Saber terminar

“Alto lá, meu livrinho! Devagar! Calma agora! Chegamos ao fim da jornada, e você ainda quer galopar adiante, sem controle, transpor a página derradeira, como se o seu serviço já não estivesse feito” (Marcial, século I d.C., Epigrammaton. Livro IV, epigrama 89).

Parece que não é apenas um livro que a gente não sabe bem como terminar. Lembro do meu mais recente, sobre Trabalho de Conclusão de Curso (TCC), que demorei uma semana para decidir o que colocar na última página. Premido pelo tempo (ele ajuda a decidir), lembro-me que optei por testemunhos de alunos sobre a satisfação de concluir o tal do TCC.

Noto, porém, como disse, que essa dificuldade de saber terminar parece se estender aos processos mesmos da vida. Um caso explícito disso é o que me chega quando digo que sou divorciado. “Que pena!”, “Por que não deu certo?”, “Triste perder um amor”.

Meio que me deliciando por dentro, tomo a iniciativa de ir desmistificando essas indagações:

Primeiro: Não perdi ninguém. Ganhei, por uns longos e bons anos, a companhia de uma pessoa fantástica (se não fosse, eu não teria me dado a ela). Pessoa não é igual a um objeto que a gente deixa quebrar, que a gente perde, esquece por aí... Pessoas são seres com os quais a gente pode se relacionar, a eles se vincular, mas jamais portar igual a um relógio ou um anel. Logo, minha história de vida tem este ganho aí: do vínculo e da relação afetiva que vivi com ela, com as alegrias e as tristezas intrínsecas a esse tipo de vivência.

Segundo: Foi uma relação que deu tão certo que teve início, meio e fim. Tristes são as relações que não tem como fechar o próprio ciclo, concluir o sentido, o período de vigência, e começam a se arrastar, mortas-vivas, como um moribundo que nunca deita no caixão. Que coisa? Quando é que vamos aprender que relações humanas também acabam e que a magia está em recriar, constantemente, novas relações? Por conta de que nos apegamos tanto aos restos mortais de relações que já não podem mais nos dar o que tinham pra dar e que já fizeram o seu trabalho?

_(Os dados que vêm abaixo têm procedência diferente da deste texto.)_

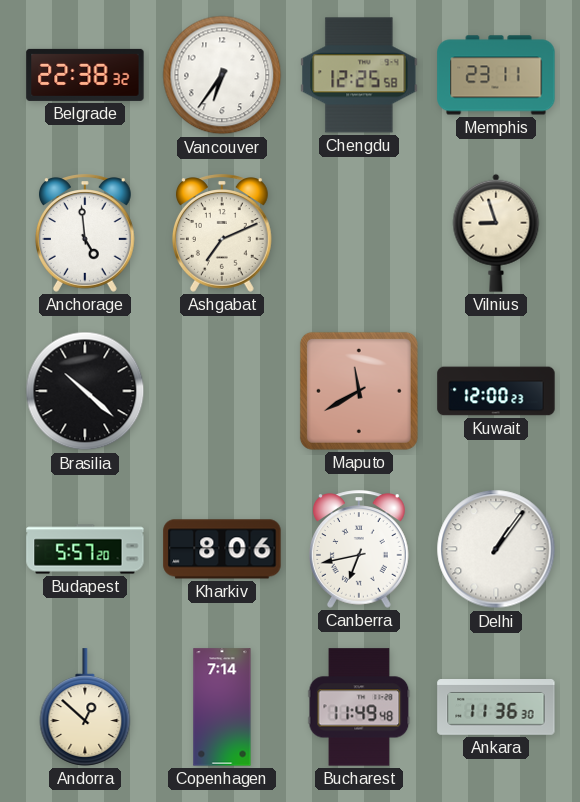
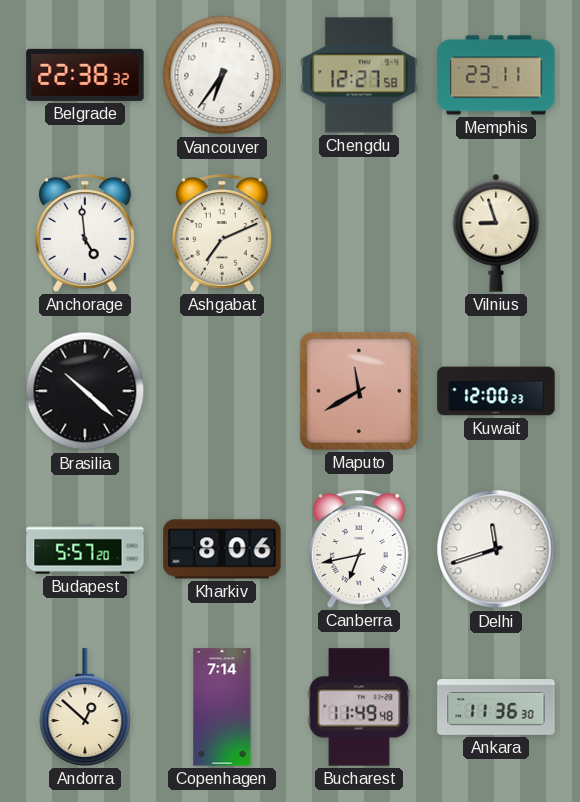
Chengdu: 12:25 -> 12:27
Delhi: 1:06 -> 11:42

Terceiro: Não há pena em começar e terminar uma relação. Há um galinheiro inteiro é na imaturidade de ver o outro como um apêndice, esse sem o qual digo que não vivo. Olha, se você não é capaz de viver por si mesma, como penduricalho do meu ser é que você não vai viver. Se inteira, seja feliz em si, que isso é condição para compartilhar-se com outro inteiro e também feliz. Aí a alegria sempre, por ter sabido iniciar, celebrar o durante e, sobretudo, por ter sabido concluir.

Saber concluir um livro, saber terminar uma relação: nisso não estariam o segredo da autodeterminação e o mistério vivo da liberdade? - valores éticos que nos garantem que somos em nós aquilo que fizermos de nosso próprio ser?